0
votes

Using sed/awk, I need to remove all lines in a file from the first occurrence of pattern1 up-to (but not including) the last occurrence of pattern2.

Consider the following text:

    <entity name="good">
    </entity>
    <entity name="bad">
    stuff to delete
    </entity>
    <entity name="bad">
    stuff to remove
    </entity>
    <entity name="bad2">
    </entity>
    <entity name="deleteMe2">
    </entity>
    <entity name="bad2">
    </entity>
    <entity name="good">
    </entity>

I would like the following outcome

<entity name="good">
</entity>
<entity name="bad2">
</entity>
<entity name="good">
</entity>

I know how to do a range in sed, but can't figure out how to match the last occurrence of 'bad2' and not include it in the delete. The below of course will not work as it will match the first bad2 and not remove the 'deleteme2' or 2nd occurrenc of 'bad2'.

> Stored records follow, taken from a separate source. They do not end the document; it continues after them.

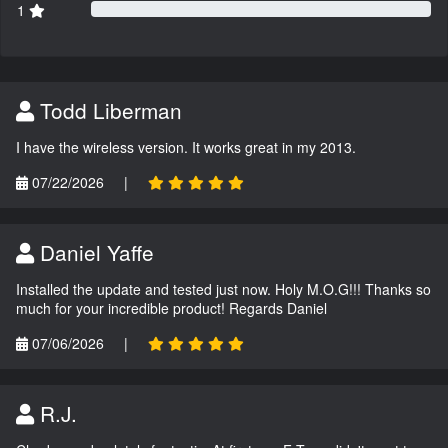
1
Todd Liberman
I have the wireless version. It works great in my 2013.
07/22/2026
|
Daniel Yaffe
Installed the update and tested just now. Holy M.O.G!!! Thanks so
much for your incredible product! Regards Daniel
07/06/2026
|
R.J.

sed -i '/<entity name="bad"/,/<entity name="bad2"/d' file.xml

There can be hundreds of 'bad'/'deleteMe2'/'bad2' lines in the file I am dealing with, so a simple line count won't work. I am fine if this is multiple commands (it does not have to be just a single one), but the more efficient the better because the file being modified can be quite large. As well, the -i is because I want to do an in place delete of the lines between.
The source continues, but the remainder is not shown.